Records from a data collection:
○ ○ ○ ○ ○ ○ ○

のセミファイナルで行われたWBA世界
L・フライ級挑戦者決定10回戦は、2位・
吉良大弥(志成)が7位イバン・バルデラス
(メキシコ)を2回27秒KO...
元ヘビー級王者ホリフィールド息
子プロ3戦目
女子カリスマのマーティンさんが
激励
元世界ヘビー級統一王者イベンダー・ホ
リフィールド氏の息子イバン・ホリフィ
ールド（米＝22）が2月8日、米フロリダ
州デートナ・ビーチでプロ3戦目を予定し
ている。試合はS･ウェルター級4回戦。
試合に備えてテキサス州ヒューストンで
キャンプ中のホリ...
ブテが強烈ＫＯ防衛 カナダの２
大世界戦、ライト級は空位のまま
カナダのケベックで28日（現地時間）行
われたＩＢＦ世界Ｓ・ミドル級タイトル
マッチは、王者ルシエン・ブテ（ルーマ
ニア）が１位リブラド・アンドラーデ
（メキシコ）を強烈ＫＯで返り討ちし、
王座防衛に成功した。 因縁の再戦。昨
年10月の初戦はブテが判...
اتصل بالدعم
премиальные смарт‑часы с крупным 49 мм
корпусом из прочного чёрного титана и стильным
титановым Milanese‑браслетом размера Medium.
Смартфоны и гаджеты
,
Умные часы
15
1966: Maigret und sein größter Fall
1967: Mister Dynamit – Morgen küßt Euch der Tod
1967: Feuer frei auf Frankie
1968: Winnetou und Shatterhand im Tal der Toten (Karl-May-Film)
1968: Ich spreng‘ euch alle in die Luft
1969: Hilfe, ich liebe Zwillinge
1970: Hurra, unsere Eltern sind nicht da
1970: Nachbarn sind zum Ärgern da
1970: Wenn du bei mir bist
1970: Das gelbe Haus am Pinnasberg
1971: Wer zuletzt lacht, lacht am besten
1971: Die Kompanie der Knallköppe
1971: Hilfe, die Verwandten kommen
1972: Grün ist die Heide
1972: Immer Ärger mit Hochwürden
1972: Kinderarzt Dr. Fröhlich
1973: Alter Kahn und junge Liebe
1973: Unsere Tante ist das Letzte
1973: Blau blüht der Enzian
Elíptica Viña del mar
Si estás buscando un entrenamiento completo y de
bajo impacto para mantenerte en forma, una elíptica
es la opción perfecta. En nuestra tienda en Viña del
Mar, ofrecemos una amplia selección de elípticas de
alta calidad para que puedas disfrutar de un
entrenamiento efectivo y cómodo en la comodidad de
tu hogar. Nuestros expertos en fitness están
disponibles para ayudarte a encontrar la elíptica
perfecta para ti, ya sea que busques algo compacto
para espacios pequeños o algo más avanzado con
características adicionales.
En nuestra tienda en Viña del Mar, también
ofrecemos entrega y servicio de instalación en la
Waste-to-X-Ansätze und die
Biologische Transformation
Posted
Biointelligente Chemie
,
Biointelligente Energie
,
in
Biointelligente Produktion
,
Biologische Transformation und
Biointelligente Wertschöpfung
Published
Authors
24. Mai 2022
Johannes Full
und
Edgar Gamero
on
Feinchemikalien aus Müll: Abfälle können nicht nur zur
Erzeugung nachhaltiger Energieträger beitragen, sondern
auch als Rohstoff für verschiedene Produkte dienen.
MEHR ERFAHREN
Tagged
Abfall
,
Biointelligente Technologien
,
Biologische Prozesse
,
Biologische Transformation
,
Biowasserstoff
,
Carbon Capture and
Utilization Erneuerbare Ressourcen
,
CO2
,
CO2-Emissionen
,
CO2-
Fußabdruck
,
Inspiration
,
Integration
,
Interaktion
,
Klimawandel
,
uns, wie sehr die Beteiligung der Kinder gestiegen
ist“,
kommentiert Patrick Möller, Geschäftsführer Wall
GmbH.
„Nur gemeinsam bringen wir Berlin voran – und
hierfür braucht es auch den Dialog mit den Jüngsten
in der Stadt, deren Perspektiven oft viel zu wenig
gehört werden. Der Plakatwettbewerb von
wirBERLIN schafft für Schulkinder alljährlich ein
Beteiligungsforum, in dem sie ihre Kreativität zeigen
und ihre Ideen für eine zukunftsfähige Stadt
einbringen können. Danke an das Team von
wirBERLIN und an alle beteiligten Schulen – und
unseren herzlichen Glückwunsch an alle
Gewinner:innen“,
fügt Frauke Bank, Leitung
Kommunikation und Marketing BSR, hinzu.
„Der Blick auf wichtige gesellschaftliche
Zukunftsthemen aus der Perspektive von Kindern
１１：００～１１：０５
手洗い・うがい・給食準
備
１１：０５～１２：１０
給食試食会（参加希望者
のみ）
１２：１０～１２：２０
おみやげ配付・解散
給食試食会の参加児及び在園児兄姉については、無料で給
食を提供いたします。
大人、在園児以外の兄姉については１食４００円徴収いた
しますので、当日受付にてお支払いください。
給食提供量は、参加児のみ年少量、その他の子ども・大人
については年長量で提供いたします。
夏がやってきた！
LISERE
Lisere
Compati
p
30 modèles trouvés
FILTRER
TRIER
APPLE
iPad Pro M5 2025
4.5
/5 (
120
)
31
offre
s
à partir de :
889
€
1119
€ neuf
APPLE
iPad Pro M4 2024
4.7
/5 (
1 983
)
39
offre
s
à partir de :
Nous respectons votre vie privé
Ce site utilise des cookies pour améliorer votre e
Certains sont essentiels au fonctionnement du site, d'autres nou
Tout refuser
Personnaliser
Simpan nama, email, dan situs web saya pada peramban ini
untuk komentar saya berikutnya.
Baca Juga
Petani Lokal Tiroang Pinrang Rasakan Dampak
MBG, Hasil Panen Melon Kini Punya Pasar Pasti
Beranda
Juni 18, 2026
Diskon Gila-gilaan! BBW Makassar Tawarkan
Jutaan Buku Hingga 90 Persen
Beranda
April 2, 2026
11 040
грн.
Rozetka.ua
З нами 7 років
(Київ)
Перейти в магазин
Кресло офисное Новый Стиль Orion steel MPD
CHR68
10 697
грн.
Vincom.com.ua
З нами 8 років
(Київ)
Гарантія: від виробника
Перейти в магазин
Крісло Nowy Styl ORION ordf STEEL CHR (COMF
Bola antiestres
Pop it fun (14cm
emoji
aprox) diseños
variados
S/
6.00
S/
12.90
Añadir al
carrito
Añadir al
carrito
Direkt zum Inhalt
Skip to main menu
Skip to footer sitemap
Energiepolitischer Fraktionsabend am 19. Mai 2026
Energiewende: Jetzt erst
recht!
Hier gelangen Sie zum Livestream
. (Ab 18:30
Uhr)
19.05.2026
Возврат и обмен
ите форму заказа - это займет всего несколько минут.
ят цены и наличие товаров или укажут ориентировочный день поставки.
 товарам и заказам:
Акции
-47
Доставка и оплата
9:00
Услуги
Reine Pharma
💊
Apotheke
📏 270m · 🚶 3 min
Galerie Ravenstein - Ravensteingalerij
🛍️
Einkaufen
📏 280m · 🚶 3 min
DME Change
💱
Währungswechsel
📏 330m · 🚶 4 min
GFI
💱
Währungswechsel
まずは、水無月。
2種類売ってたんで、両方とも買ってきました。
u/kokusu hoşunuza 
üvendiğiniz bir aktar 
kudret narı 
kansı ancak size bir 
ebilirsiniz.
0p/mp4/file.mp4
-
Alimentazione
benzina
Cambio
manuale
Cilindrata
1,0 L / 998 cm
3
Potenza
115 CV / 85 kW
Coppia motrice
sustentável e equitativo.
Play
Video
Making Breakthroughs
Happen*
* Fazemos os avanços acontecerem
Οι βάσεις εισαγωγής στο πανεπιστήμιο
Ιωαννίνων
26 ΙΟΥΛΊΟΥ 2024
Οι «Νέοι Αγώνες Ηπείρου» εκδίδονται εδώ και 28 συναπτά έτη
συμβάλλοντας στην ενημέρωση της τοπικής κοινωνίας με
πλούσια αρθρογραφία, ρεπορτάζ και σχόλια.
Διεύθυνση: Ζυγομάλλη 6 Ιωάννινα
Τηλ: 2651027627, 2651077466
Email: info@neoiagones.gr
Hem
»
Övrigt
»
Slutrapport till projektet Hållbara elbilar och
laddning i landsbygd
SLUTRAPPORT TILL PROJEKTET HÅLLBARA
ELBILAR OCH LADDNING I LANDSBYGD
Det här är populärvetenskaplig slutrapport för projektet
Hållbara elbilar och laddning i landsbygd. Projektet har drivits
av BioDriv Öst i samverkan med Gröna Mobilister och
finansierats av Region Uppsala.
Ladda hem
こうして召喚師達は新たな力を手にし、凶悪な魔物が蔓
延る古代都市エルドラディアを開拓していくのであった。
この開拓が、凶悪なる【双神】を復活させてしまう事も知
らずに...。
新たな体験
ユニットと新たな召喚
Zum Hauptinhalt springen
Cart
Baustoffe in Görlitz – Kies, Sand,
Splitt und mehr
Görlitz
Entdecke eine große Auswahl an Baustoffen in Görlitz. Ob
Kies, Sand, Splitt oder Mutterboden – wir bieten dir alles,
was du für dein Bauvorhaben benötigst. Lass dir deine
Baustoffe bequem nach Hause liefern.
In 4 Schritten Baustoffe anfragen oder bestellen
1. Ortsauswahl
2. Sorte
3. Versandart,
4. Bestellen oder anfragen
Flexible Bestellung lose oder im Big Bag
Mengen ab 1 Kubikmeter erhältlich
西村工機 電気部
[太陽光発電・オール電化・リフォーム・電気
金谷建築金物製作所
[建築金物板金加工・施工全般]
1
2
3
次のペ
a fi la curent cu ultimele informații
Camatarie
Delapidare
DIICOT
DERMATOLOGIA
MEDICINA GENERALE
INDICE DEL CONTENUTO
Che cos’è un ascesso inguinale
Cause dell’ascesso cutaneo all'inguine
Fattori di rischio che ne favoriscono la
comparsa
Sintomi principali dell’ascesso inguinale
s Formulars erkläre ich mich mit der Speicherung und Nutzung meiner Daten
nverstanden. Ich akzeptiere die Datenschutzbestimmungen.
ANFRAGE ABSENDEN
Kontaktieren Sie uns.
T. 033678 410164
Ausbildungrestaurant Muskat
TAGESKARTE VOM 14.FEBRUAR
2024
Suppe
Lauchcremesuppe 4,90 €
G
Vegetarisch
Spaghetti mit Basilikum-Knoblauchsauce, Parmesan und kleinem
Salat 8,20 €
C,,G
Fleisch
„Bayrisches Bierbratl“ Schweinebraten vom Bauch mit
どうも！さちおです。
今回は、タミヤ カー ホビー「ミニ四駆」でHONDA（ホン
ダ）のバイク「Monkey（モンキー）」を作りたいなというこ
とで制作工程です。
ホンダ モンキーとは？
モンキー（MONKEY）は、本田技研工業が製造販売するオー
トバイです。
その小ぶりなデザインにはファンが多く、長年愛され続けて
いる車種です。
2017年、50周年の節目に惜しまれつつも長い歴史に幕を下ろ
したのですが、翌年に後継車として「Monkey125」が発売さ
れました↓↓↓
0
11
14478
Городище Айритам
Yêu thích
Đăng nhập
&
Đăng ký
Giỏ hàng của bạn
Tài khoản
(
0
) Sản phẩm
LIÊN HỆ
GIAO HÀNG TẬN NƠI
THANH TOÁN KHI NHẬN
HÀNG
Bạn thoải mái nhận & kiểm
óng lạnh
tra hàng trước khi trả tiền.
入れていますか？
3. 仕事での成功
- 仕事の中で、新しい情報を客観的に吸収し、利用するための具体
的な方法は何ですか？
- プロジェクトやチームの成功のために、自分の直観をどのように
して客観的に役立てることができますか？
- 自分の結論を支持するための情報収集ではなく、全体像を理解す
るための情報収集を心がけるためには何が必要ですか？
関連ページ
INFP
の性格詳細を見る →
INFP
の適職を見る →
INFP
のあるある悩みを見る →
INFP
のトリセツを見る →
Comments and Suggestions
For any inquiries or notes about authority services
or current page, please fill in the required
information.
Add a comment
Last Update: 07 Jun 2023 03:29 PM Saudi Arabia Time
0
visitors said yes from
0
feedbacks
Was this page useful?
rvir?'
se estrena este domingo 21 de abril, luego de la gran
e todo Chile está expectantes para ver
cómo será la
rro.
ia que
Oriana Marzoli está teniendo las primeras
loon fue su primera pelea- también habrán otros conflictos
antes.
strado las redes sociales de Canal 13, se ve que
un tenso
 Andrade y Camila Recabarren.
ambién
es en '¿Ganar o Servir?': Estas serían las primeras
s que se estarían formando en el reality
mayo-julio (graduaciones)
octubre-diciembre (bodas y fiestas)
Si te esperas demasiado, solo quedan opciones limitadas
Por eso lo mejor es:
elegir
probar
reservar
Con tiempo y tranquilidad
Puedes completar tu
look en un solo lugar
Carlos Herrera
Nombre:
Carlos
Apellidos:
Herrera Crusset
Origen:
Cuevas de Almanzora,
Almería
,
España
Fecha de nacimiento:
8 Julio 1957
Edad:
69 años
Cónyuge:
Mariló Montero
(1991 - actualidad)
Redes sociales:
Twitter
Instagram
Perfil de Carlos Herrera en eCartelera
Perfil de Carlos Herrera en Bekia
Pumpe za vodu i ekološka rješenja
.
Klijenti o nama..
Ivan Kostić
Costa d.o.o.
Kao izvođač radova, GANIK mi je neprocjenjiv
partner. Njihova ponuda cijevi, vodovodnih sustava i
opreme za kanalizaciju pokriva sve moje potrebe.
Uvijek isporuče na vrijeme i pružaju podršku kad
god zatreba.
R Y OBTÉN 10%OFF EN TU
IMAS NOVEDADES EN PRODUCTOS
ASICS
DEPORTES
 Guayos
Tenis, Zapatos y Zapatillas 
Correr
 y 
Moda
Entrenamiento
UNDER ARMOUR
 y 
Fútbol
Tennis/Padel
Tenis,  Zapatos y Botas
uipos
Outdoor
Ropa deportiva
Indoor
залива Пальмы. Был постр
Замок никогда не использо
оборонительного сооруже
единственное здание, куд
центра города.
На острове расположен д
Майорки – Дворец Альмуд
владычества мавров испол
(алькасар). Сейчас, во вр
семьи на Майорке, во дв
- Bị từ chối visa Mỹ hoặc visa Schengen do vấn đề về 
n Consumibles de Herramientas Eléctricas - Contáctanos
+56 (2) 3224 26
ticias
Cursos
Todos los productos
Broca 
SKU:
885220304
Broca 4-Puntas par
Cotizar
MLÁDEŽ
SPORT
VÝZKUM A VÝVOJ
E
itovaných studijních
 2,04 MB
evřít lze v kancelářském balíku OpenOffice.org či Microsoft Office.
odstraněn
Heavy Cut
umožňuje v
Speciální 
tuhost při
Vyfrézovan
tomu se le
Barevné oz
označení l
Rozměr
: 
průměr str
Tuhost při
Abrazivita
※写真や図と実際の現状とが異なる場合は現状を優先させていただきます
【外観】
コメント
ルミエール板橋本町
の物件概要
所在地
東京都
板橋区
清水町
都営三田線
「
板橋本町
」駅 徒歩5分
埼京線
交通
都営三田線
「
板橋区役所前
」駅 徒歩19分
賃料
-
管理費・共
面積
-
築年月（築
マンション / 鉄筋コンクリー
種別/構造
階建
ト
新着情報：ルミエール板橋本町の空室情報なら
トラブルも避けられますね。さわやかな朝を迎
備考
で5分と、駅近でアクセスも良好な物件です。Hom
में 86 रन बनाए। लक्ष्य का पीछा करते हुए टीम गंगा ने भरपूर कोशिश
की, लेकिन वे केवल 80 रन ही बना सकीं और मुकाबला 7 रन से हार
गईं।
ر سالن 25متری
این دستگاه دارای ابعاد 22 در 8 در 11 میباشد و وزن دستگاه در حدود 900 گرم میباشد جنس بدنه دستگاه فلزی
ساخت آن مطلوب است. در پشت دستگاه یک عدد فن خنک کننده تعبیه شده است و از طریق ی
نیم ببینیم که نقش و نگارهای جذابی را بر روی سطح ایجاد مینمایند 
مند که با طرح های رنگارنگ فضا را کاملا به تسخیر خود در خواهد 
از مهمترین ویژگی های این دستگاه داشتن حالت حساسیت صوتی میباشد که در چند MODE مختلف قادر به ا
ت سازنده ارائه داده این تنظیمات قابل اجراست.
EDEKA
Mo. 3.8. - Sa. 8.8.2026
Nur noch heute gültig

○ ○ ○ ○ ○ ○ ○

WHAT YOU ARE ASKED TO DO: Reproduce each line of the records in which the string "wirBERLIN" appears.

RESPONSE TO THE TASK:
wirBERLIN schafft für Schulkinder alljährlich ein
wirBERLIN und an alle beteiligten Schulen – und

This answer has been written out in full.